NAME¶
ns_adp_ctl - ADP control command
SYNOPSIS¶
ns_adp_ctl bufsize ?size?
ns_adp_ctl chan channel
ns_adp_ctl autoabort ?bool?
ns_adp_ctl detailerror ?bool?
ns_adp_ctl displayerror ?bool?
ns_adp_ctl expire ?bool?
ns_adp_ctl gzip ?bool?
ns_adp_ctl nocache ?bool?
ns_adp_ctl safe ?bool?
ns_adp_ctl singlescript ?bool?
ns_adp_ctl stricterror ?bool?
ns_adp_ctl trace ?bool?
ns_adp_ctl trimspace ?bool?
DESCRIPTION¶
This command enables control of the current ADP execution environment. Aside
from the
bufsize and
chan subcommands, they all return a boolean
value for a given ADP option. If the
bool argument is given, the option
is set to the given value and the previous value is returned.
- ns_adp_ctl bufsize ?size?
- This command returns the currently ADP output buffer size, setting it to a
new value if the optionial size argument is specified.
- ns_adp_ctl chan channel
- This command is used to specify an open file channel to receive output
when the buffer is flushed. If channel is the null string, the
output channel is cleared. This capability can be useful for specialized
uses of ADP outside the context of an HTTP connection, e.g., for debugging
or testing.
- ns_adp_ctl autoabort ?bool?
- Query or set the autoabort option. When enabled, failure to flush a
buffer (normally the result of a closed HTTP connection) generates an ADP
exception, unwinding the ADP call stack.
- ns_adp_ctl detailerror ?bool?
- Query or set the detailerror option. When enabled, errors in ADP
pages are formatted with information about the context of the HTTP
request. This can be very helpful in debugging ADP errors but potentially
a security risk if the HTTP context (e.g., cookie headers) contains
personal or sensitive data. Errors are logged to the server log and, if
displayerror is enabled, appened to the output buffer.

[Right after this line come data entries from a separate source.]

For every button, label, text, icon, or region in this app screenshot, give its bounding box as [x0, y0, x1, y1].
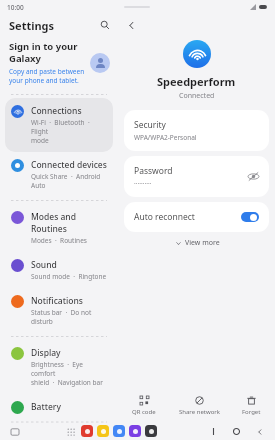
staticText: Battery — [31, 401, 61, 413]
button[interactable]: Notifications — [5, 288, 113, 333]
staticText: View more — [185, 238, 220, 248]
button[interactable]: Security — [124, 110, 269, 151]
button[interactable]: Back — [253, 425, 266, 438]
staticText: Password — [134, 165, 173, 177]
staticText: Quick Share · Android Auto — [31, 172, 107, 190]
staticText: Auto reconnect — [134, 211, 195, 223]
staticText: Speedperform — [157, 74, 236, 89]
staticText: Connected — [179, 91, 215, 101]
button[interactable]: QR code — [124, 393, 164, 418]
staticText: Forget — [242, 408, 261, 416]
staticText: Brightness · Eye comfort shield · Naviga… — [31, 360, 107, 387]
button[interactable]: App 2 — [113, 425, 125, 437]
button[interactable]: Display — [5, 340, 113, 394]
staticText: QR code — [132, 408, 156, 416]
staticText: Security — [134, 119, 166, 131]
button[interactable]: Recent apps — [207, 425, 220, 438]
button[interactable]: Auto reconnect toggle — [241, 212, 259, 222]
staticText: Status bar · Do not disturb — [31, 308, 107, 326]
staticText: Display — [31, 347, 61, 359]
button[interactable]: App 4 — [145, 425, 157, 437]
staticText: WPA/WPA2-Personal — [134, 133, 197, 142]
button[interactable]: Connected devices — [5, 152, 113, 197]
button[interactable]: Auto reconnect — [124, 202, 269, 232]
button[interactable]: Connections — [5, 98, 113, 152]
button[interactable]: Forget — [234, 393, 269, 418]
staticText: Sign in to your Galaxy — [9, 40, 78, 65]
staticText: Copy and paste between your phone and ta… — [9, 67, 85, 85]
staticText: Wi-Fi · Bluetooth · Flight mode — [31, 118, 107, 145]
staticText: Share network — [179, 408, 220, 416]
staticText: Connections — [31, 105, 82, 117]
button[interactable]: Battery — [5, 394, 113, 422]
button[interactable]: Back — [124, 18, 138, 32]
button[interactable]: Home — [230, 425, 243, 438]
staticText: Sound — [31, 259, 57, 271]
staticText: Settings — [9, 18, 55, 33]
button[interactable]: App 0 — [81, 425, 93, 437]
button[interactable]: All apps — [65, 426, 76, 437]
staticText: Modes and Routines — [31, 211, 107, 235]
button[interactable]: Sign in to your Galaxy — [0, 36, 118, 91]
button[interactable]: Modes and Routines — [5, 204, 113, 252]
button[interactable]: Sound — [5, 252, 113, 288]
staticText: Sound mode · Ringtone — [31, 272, 107, 281]
button[interactable]: Share network — [171, 393, 228, 418]
button[interactable]: View more — [124, 238, 269, 248]
button[interactable]: App 1 — [97, 425, 109, 437]
button[interactable]: Password — [124, 156, 269, 197]
button[interactable]: Search — [98, 18, 112, 32]
button[interactable]: Recents panel — [9, 426, 20, 437]
staticText: ·········· — [134, 179, 152, 188]
staticText: Connected devices — [31, 159, 107, 171]
staticText: Notifications — [31, 295, 83, 307]
staticText: Modes · Routines — [31, 236, 87, 245]
button[interactable]: App 3 — [129, 425, 141, 437]
staticText: 10:00 — [7, 3, 24, 12]
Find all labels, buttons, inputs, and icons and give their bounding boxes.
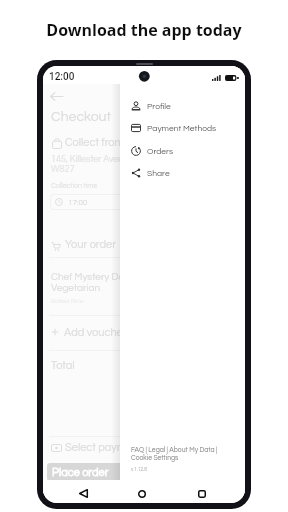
staticText: Profile [147, 102, 171, 111]
button[interactable]: Place order [47, 463, 217, 481]
button[interactable]: Share [120, 162, 245, 184]
button[interactable]: Payment Methods [120, 117, 245, 139]
staticText: Payment Methods [147, 124, 217, 133]
staticText: Select payment [65, 442, 143, 453]
staticText: Collection time [51, 182, 98, 189]
button[interactable]: Back [74, 484, 92, 502]
button[interactable]: Home [133, 485, 151, 503]
staticText: Chef Mystery Dal Vegetarian [51, 272, 127, 293]
staticText: Download the app today [0, 19, 288, 41]
staticText: Collect from [65, 137, 125, 148]
staticText: Total [51, 360, 75, 371]
staticText: 12:00 [49, 71, 75, 83]
button[interactable]: Orders [120, 140, 245, 162]
button[interactable]: Recents [193, 485, 211, 503]
staticText: Boiled Rice [51, 298, 84, 305]
staticText: 17:00 [68, 198, 88, 206]
staticText: FAQ | Legal | About My Data | Cookie Set… [131, 446, 218, 461]
staticText: v 1.12.8 [131, 467, 147, 472]
button[interactable]: Profile [120, 95, 245, 117]
staticText: Your order [65, 239, 116, 250]
staticText: Share [147, 169, 170, 178]
staticText: Orders [147, 147, 174, 156]
staticText: Checkout [51, 110, 112, 124]
staticText: Add voucher [64, 327, 127, 338]
staticText: Place order [52, 467, 109, 478]
staticText: 145, Killester Avenue W827 [51, 155, 134, 173]
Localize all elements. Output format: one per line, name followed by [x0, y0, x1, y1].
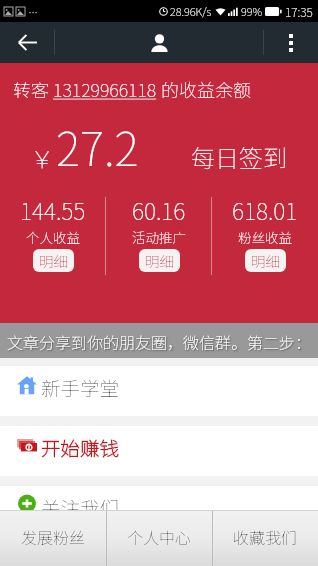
button[interactable]: 明细	[33, 249, 74, 272]
button[interactable]: 文章分享到你的朋友圈，微信群。第二步：丶	[0, 323, 318, 358]
staticText: 13129966118	[53, 76, 157, 102]
staticText: 粉丝收益	[238, 227, 292, 247]
button[interactable]: 新手学堂	[0, 366, 318, 416]
button[interactable]: 明细	[139, 249, 180, 272]
button[interactable]: 关注我们	[0, 486, 318, 510]
staticText: 17:35	[285, 3, 313, 20]
staticText: 开始赚钱	[41, 433, 120, 461]
staticText: 发展粉丝	[21, 525, 86, 548]
staticText: 的收益余额	[157, 76, 251, 102]
staticText: 活动推广	[132, 227, 186, 247]
staticText: 60.16	[132, 193, 186, 226]
staticText: 文章分享到你的朋友圈，微信群。第二步：丶	[7, 330, 318, 353]
staticText: 关注我们	[41, 493, 120, 510]
staticText: 新手学堂	[41, 373, 120, 401]
staticText: 转客	[13, 76, 53, 102]
button[interactable]: More options	[264, 22, 318, 63]
button[interactable]: 收藏我们	[213, 511, 318, 566]
staticText: 明细	[39, 250, 68, 271]
staticText: 明细	[251, 250, 280, 271]
staticText: 144.55	[20, 193, 86, 226]
staticText: 每日签到	[191, 139, 287, 174]
staticText: ￥	[30, 140, 54, 175]
staticText: 明细	[145, 250, 174, 271]
button[interactable]: 每日签到	[191, 139, 287, 174]
button[interactable]: Profile	[137, 22, 181, 63]
staticText: 28.96K/s	[170, 3, 212, 19]
button[interactable]: Back	[0, 22, 54, 63]
staticText: 个人中心	[127, 525, 192, 548]
staticText: 99%	[241, 3, 263, 19]
button[interactable]: 开始赚钱	[0, 426, 318, 476]
staticText: 618.01	[232, 193, 298, 226]
staticText: 27.2	[56, 113, 139, 180]
button[interactable]: 个人中心	[107, 511, 212, 566]
staticText: 收藏我们	[233, 525, 298, 548]
staticText: 个人收益	[26, 227, 80, 247]
button[interactable]: 明细	[245, 249, 286, 272]
button[interactable]: 发展粉丝	[0, 511, 106, 566]
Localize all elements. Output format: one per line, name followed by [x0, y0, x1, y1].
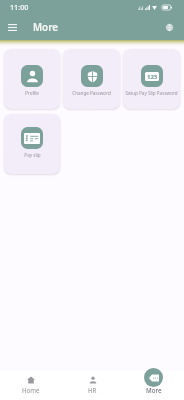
- staticText: HR: [88, 386, 97, 394]
- button[interactable]: Open navigation menu: [4, 19, 21, 36]
- button[interactable]: 123: [123, 49, 180, 109]
- button[interactable]: Pay slip: [4, 114, 60, 174]
- button[interactable]: Home: [0, 371, 62, 400]
- staticText: More: [146, 386, 162, 394]
- staticText: Pay slip: [24, 152, 41, 158]
- staticText: 123: [147, 73, 158, 81]
- staticText: Home: [22, 386, 40, 394]
- button[interactable]: Change Password: [63, 49, 120, 109]
- button[interactable]: More: [123, 371, 184, 400]
- staticText: 11:00: [10, 2, 29, 12]
- staticText: Setup Pay Slip Password: [125, 90, 178, 96]
- button[interactable]: Change language: [161, 19, 178, 36]
- button[interactable]: HR: [62, 371, 123, 400]
- staticText: Change Password: [72, 90, 111, 96]
- button[interactable]: Profile: [4, 49, 60, 109]
- staticText: Profile: [25, 90, 39, 96]
- staticText: More: [33, 21, 58, 34]
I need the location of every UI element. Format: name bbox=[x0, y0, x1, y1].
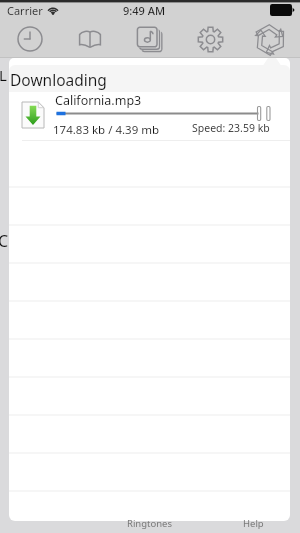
button[interactable]: Settings bbox=[180, 20, 240, 58]
button[interactable]: Songs bbox=[120, 20, 180, 58]
button[interactable]: Library bbox=[60, 20, 120, 58]
staticText: C bbox=[0, 230, 9, 252]
button[interactable]: Ringtones bbox=[110, 514, 190, 533]
staticText: Carrier bbox=[7, 3, 43, 18]
staticText: Help bbox=[243, 517, 264, 530]
button[interactable]: Downloads bbox=[240, 20, 300, 58]
staticText: Downloading bbox=[10, 69, 107, 90]
button[interactable]: Help bbox=[228, 514, 278, 533]
staticText: California.mp3 bbox=[55, 92, 142, 109]
staticText: Speed: 23.59 kb bbox=[192, 121, 270, 135]
button[interactable]: Recent bbox=[0, 20, 60, 58]
staticText: 9:49 AM bbox=[123, 3, 166, 18]
button[interactable]: California.mp3 bbox=[9, 92, 290, 142]
staticText: 174.83 kb / 4.39 mb bbox=[53, 122, 160, 138]
staticText: Ringtones bbox=[127, 517, 173, 530]
staticText: L bbox=[0, 65, 7, 85]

- ns_adp_ctl displayerror ?bool?
- Query or set the displayerror option. When enabled, errors in ADP
pages are formatted and appended to the output stream, normally visiable
to a user's browser. This option should generally be enabled in
development and disabled in production.
- ns_adp_ctl expire ?bool?
- Query or set the expire option. When enabled, the ADP request
processing code adds an "Expires: now" header in the response
buffer to disable any caching. In practice, more thoughtful cache control
mechanisms should be used based on the HTTP/1.1 spec.
- ns_adp_ctl gzip ?bool?
- Query or set the gzip option. When enabled, the output buffer is
compressed before being returned in the response. As ADP's are generally
used to generate text data such as HTML or XML, compression is normally
quite successful at reducing the response size.
- ns_adp_ctl nocache ?bool?
- Query or set the nocache option. When enabled, all requests to
cache executed ADP blocks via the ns_adp_include -cache directive
are ignored, resulting in normal execution of all code.
- ns_adp_ctl safe ?bool?
- Query or set the safe option. When enabled, all code is executed in
"safe" mode, disabling and ignoring any code within <%
registered tags.
- ns_adp_ctl singlescript ?bool?
- Query or set the singlescript option. When enabled, ADP pages are
converted from independent text-script blocks into a single script, which
text blocks replaced with a call to ns_adp_append with the given
text. Functionally the output is the same however an error anywhere on the
page will result in the entire ADP page returning instead of skipping to
the next block which is the normal behavior. In practice,
singlescript is useful in development while in production leaving
it disabled provides a more defensive execution environment where minor
errors in one ADP do not inhibit execution of the overall page.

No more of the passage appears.